There are numerous other methods for identifying and tracking probable threats. One of the newest mechanisms for tracking news regarding threats and vulnerabilities is to subscribe to various RSS services. RSS, or really simple syndication, provides the opportunity to receive news stories and alerts from varied sources and have them consolidated in one place. It eliminates the task of searching numerous Web sites for relevant information. It is a time saver and an excellent tool.
To take advantage of RSS feeds you need an RSS aggregator, which can be found either as a standalone application or as a plug-in for your Web browser or e-mail client. Two popular downloadable aggregators are BottomFeeder (www.cincomsmalltalk.com/BottomFeeder) and Pluck (www.pluck.com). Several channels that might prove helpful include
- US-CERT Technical Cyber Security Alerts (www.uscert.gov/channels/techalerts.rdf)

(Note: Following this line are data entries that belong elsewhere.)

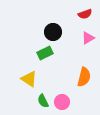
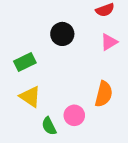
green rectangle: (45, 53) -> (25, 62), moved
pink circle: (62, 102) -> (74, 115), moved

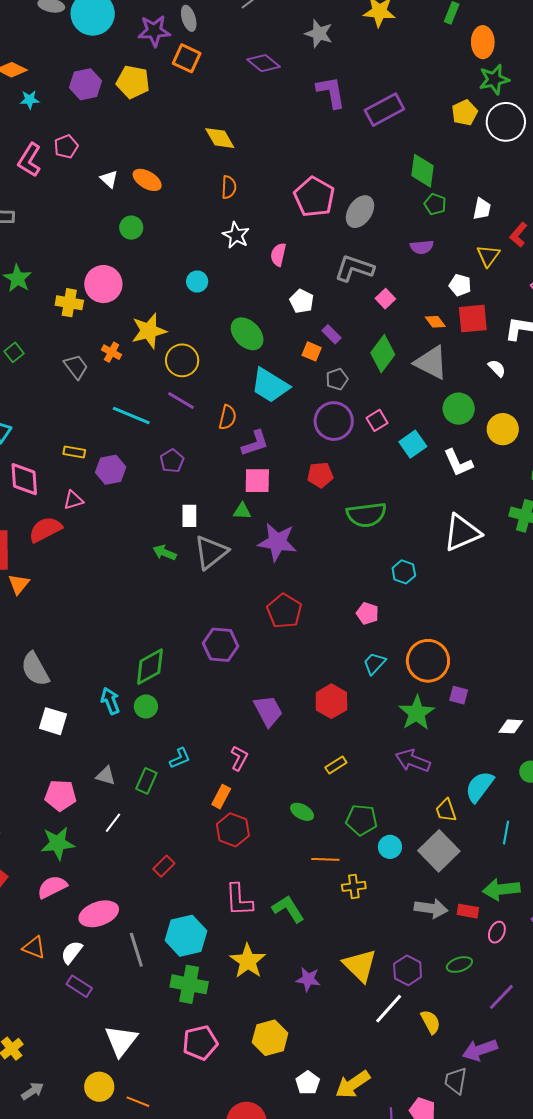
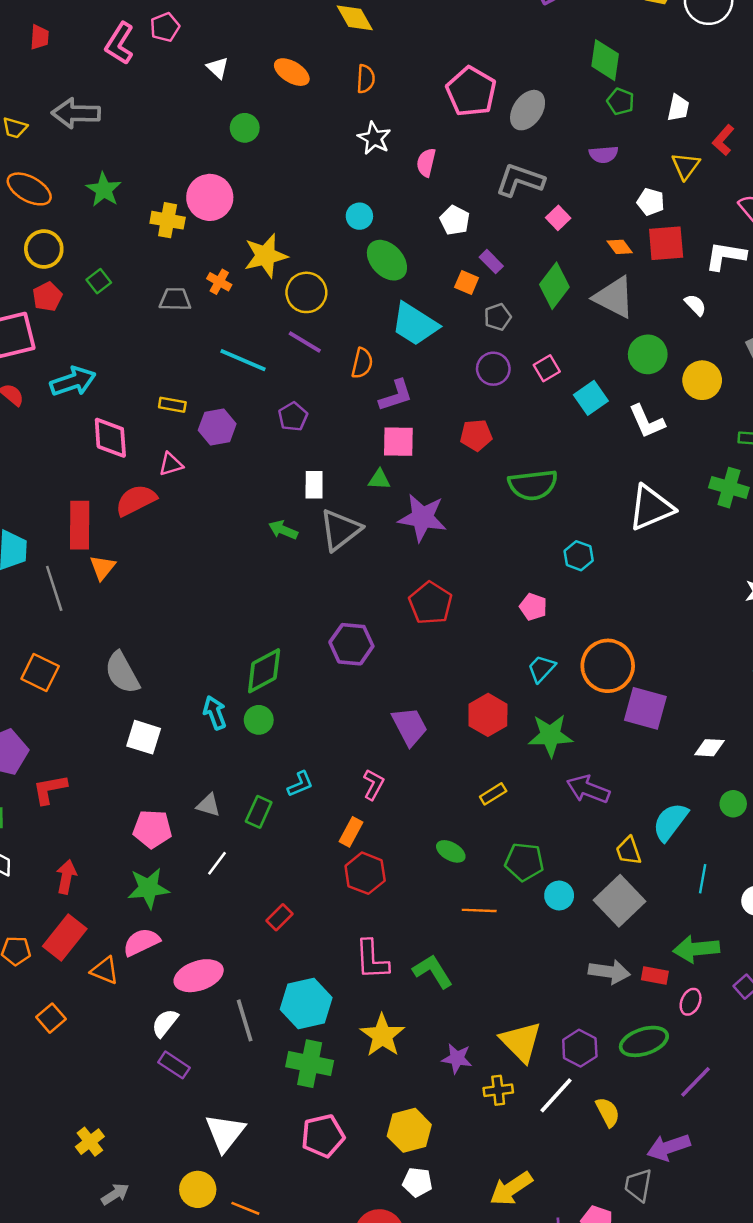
orange ellipse: (147, 180) -> (292, 72), moved
cyan circle: (197, 281) -> (359, 216), moved
gray trapezoid: (76, 367) -> (175, 299), turned -52
purple circle: (334, 421) -> (493, 369), size x0.7
purple square: (459, 695) -> (645, 708), size x1.8
green star: (417, 713) -> (550, 735), moved, turned 30
yellow cross: (354, 886) -> (498, 1090), moved
orange triangle: (34, 947) -> (105, 970), moved
green ellipse: (459, 965) -> (644, 1041), size x1.5
white pentagon: (308, 1083) -> (417, 1182), moved, turned -30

- SecurityFocus News (www.securityfocus.com/rss/news.xml)
- Crypto-gram (www.schneier.com/crypto-gram-rss.xml)
- The Terrorism Research Center (www.terrorism.com/full_backend.php)
To learn more about the how to use RSS feeds, read "Tech Guide: How to Read RSS Feeds," which can be found at tinyurl.com/6sy4h.
Prioritize and Communicate
As you start cultivating resources for pertinent information regarding current threats and issues, you may run into information overload. As an example, while researching this article I got caught in the Alert Zone-I spent more time reading alerts and headlines than actually writing the article. It is important to have mechanisms in place to prioritize the threats, especially if your firm has limited resources. Start with local alerts and advisories. If businesses in your area have encountered attacks or problems, chances are your business is at risk.
Cultivate working relationships with other individuals in your industry, including competitors. Learning that your industry has suddenly become a target can be extremely useful in determining probable threats. Once local and industry resources have been checked, reach out to resources like InfraGard that address issues that directly impact the national infrastructure. If there is a threat to the power grid in your area, it might be time to review business continuity plans. Check other sources as you find them.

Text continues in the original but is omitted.